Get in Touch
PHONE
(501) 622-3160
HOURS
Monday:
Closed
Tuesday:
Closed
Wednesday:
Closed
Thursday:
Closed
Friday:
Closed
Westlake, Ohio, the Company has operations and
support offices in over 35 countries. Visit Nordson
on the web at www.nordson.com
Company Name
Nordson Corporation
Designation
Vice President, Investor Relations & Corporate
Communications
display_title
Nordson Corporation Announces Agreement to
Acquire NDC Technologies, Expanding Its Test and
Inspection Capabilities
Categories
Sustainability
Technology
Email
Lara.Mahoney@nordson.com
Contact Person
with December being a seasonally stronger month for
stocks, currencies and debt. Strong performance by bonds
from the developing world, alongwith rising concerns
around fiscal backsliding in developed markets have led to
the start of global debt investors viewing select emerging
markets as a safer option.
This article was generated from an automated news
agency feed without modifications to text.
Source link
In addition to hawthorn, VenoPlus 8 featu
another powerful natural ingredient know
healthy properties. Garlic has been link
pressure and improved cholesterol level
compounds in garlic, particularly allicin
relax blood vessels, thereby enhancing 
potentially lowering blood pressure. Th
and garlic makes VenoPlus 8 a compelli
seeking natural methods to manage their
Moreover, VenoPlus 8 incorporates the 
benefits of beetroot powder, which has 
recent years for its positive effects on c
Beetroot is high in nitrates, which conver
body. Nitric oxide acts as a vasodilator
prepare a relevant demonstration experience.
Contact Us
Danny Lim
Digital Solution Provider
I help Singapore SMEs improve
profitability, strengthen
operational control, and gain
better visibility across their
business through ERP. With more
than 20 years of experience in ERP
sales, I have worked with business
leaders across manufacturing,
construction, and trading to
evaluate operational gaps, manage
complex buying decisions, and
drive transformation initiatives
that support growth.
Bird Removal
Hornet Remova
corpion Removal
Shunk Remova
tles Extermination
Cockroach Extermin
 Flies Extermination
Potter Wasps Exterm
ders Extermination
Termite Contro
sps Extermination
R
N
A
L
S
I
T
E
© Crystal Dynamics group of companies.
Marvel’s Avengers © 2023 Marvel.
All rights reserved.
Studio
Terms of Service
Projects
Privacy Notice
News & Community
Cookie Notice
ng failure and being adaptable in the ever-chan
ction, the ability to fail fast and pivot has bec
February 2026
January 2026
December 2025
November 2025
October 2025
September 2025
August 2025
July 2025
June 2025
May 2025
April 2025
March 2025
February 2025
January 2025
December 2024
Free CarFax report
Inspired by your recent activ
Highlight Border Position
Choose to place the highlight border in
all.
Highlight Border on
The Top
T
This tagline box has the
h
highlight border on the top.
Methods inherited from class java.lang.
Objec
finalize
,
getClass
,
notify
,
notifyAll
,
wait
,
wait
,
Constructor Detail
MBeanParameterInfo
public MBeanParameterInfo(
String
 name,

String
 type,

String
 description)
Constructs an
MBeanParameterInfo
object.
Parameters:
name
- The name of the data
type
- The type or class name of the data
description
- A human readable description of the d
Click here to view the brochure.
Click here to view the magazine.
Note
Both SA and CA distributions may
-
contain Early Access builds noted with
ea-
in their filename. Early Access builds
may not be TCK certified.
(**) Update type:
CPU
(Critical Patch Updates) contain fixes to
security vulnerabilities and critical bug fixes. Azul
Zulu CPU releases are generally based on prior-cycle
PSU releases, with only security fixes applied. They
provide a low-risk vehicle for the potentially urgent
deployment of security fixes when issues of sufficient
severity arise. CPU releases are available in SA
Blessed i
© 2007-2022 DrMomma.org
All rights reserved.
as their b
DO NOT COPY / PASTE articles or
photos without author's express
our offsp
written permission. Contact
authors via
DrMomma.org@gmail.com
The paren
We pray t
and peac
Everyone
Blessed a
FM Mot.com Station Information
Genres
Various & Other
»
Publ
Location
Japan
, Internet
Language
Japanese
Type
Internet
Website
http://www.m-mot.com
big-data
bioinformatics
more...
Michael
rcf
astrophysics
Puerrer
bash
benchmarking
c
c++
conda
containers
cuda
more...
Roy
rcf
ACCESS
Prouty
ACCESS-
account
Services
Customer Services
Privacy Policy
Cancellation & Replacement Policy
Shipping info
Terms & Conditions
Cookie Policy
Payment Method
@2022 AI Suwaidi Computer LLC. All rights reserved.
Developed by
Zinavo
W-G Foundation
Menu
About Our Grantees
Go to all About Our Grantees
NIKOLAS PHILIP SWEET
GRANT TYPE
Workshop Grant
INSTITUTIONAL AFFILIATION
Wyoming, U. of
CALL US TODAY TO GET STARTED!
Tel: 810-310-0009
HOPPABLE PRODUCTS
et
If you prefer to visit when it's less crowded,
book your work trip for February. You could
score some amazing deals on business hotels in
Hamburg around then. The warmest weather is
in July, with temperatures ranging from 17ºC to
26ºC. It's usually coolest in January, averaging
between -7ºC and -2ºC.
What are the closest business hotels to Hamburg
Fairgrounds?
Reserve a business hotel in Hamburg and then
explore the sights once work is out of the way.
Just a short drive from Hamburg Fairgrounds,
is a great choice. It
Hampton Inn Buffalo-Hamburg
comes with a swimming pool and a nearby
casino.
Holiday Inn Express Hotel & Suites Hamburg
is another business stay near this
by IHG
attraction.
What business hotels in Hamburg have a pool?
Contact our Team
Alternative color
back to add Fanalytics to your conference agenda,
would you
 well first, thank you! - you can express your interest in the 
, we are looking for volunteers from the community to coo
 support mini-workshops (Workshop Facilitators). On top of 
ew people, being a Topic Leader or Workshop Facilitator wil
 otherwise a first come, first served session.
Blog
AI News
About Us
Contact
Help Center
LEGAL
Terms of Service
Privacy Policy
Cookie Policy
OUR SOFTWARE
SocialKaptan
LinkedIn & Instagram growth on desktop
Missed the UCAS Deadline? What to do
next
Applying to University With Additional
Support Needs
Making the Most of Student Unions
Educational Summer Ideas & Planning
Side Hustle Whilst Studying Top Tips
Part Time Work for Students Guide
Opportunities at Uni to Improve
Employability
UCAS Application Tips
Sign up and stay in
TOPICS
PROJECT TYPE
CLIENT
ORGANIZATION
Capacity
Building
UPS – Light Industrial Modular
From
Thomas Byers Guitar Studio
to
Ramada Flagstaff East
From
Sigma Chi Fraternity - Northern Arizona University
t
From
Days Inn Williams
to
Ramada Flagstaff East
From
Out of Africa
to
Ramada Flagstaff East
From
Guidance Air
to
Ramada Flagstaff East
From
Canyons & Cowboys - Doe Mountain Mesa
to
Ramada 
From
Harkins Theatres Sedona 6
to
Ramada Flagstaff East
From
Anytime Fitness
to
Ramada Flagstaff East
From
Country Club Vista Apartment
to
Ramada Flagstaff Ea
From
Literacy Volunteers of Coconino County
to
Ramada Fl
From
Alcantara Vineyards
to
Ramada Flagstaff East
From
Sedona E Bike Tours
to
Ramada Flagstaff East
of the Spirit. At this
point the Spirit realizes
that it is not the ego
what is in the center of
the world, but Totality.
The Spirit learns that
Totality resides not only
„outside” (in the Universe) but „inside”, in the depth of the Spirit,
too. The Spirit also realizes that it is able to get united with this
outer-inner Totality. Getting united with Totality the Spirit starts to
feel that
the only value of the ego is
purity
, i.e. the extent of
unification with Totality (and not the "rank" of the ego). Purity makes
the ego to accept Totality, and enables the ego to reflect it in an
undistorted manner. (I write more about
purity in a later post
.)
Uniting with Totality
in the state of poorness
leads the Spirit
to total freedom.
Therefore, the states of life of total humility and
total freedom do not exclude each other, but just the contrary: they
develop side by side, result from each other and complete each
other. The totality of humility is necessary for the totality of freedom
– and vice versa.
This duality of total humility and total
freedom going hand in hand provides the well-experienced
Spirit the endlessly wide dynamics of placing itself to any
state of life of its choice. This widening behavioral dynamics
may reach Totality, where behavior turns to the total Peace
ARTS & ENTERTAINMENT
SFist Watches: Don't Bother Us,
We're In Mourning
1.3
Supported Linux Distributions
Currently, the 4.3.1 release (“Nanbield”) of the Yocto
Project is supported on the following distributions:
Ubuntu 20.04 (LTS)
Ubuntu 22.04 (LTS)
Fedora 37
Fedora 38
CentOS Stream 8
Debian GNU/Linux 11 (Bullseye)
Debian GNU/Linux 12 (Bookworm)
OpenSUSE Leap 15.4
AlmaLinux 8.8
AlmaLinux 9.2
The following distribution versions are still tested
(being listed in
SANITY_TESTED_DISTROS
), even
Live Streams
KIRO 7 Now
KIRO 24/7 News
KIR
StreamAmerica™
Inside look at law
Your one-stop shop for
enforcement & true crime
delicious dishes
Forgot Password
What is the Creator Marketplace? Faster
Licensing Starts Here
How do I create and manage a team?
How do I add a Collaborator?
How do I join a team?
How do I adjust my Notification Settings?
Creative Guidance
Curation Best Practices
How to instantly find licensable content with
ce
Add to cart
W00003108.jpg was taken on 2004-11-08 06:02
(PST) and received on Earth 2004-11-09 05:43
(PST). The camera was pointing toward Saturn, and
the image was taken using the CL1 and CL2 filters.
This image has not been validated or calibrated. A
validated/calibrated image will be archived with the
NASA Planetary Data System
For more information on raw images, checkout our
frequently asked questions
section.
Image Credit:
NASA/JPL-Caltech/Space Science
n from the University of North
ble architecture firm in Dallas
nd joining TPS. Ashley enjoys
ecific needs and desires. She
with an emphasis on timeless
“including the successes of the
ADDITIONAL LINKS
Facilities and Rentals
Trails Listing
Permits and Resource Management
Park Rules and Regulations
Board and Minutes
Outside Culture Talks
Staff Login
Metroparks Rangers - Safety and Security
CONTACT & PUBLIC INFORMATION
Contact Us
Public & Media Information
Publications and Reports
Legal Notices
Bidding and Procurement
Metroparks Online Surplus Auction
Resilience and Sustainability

## Exercise aim
Each line in the entries above, starting at the line with "Both SA and CA distributions may" and ending at the line with "Zulu CPU releases", is to be printed exactly, and only those lines.

## Response to this exercise
Both SA and CA distributions may
-
contain Early Access builds noted with
ea-
in their filename. Early Access builds
may not be TCK certified.
(**) Update type:
CPU
(Critical Patch Updates) contain fixes to
security vulnerabilities and critical bug fixes. Azul
Zulu CPU releases are generally based on prior-cycle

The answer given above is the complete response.